§ Exercise instructions: Report all lines below with the word "Newsletter".

Start of Data for processing

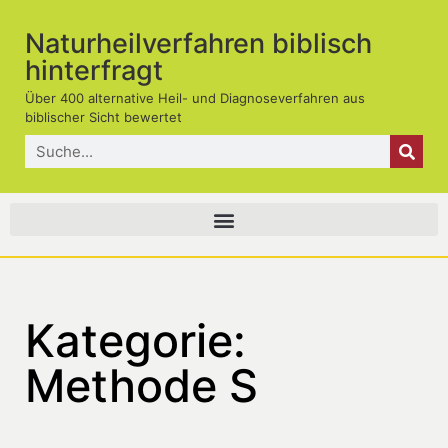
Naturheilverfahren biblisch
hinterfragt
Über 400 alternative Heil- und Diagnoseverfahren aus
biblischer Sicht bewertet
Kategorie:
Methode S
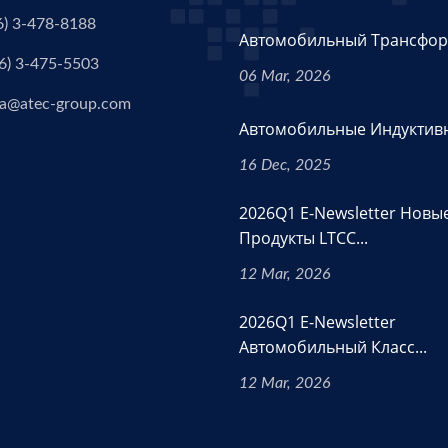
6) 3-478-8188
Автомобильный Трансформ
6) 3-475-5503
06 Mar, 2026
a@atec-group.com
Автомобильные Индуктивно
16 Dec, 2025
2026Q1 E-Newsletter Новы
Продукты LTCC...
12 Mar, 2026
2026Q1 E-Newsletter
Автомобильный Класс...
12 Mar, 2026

End of Data for processing
Start of Data for processing

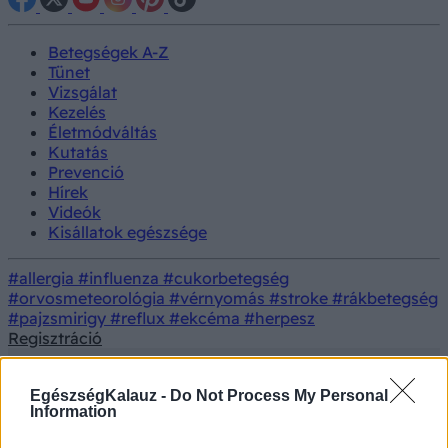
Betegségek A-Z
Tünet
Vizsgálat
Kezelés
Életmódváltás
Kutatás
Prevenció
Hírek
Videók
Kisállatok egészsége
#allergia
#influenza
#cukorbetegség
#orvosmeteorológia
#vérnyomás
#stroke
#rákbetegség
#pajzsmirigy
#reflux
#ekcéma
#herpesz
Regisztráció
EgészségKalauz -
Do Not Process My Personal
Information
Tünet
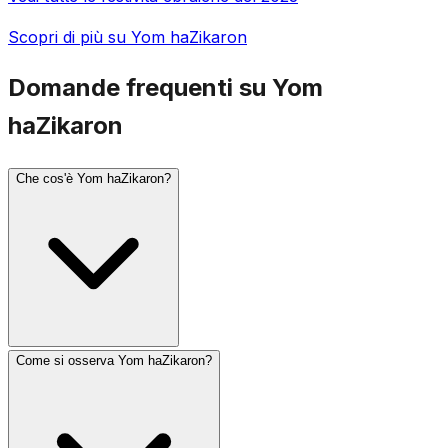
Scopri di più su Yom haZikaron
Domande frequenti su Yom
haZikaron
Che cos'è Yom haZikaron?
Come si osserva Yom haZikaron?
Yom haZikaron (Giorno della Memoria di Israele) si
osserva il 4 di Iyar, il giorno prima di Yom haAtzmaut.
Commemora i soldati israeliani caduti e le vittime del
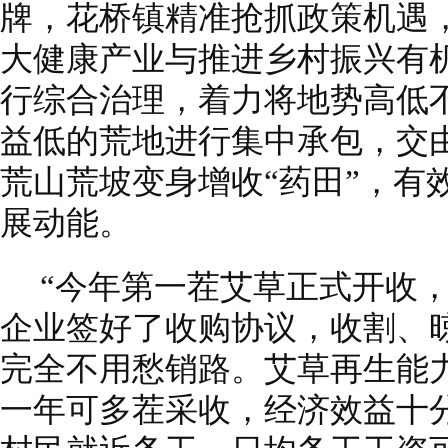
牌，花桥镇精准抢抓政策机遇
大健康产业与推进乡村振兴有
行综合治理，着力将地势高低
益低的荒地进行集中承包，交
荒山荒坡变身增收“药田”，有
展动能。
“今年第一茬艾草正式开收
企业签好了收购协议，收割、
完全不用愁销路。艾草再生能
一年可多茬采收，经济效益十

End of Data for processing
Start of Data for processing

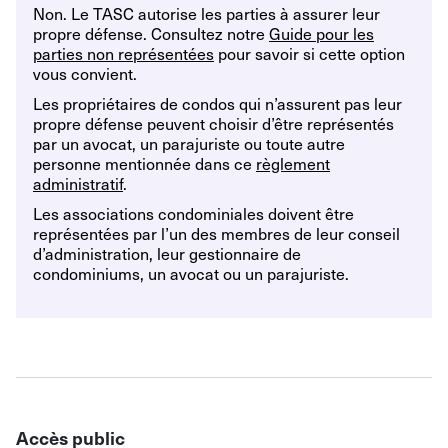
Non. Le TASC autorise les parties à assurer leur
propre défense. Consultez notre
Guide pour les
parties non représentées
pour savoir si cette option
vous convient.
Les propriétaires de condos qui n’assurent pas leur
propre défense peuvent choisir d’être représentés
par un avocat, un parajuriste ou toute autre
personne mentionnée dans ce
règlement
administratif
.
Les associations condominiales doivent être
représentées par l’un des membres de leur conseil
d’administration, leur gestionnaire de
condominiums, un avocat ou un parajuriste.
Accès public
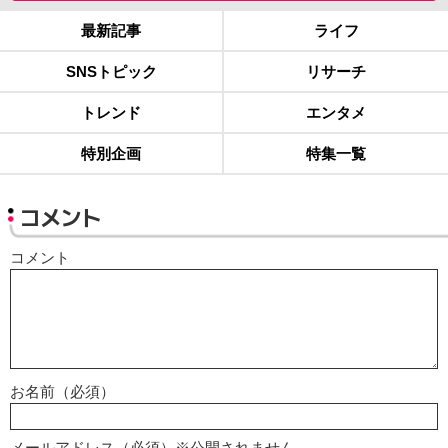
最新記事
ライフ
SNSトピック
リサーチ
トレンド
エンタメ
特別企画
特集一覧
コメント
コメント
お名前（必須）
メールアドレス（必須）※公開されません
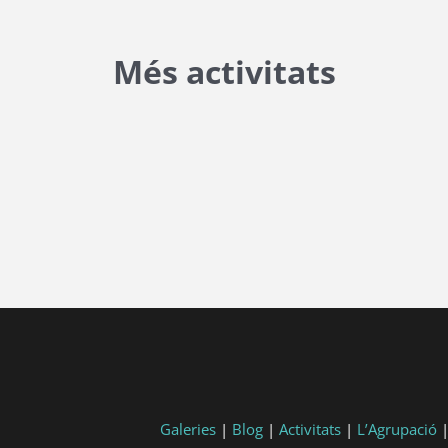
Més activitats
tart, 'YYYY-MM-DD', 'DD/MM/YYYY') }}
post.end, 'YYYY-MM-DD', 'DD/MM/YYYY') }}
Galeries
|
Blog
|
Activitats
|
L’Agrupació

End of Data for processing

§ The completed task:
2026Q1 E-Newsletter Новы
2026Q1 E-Newsletter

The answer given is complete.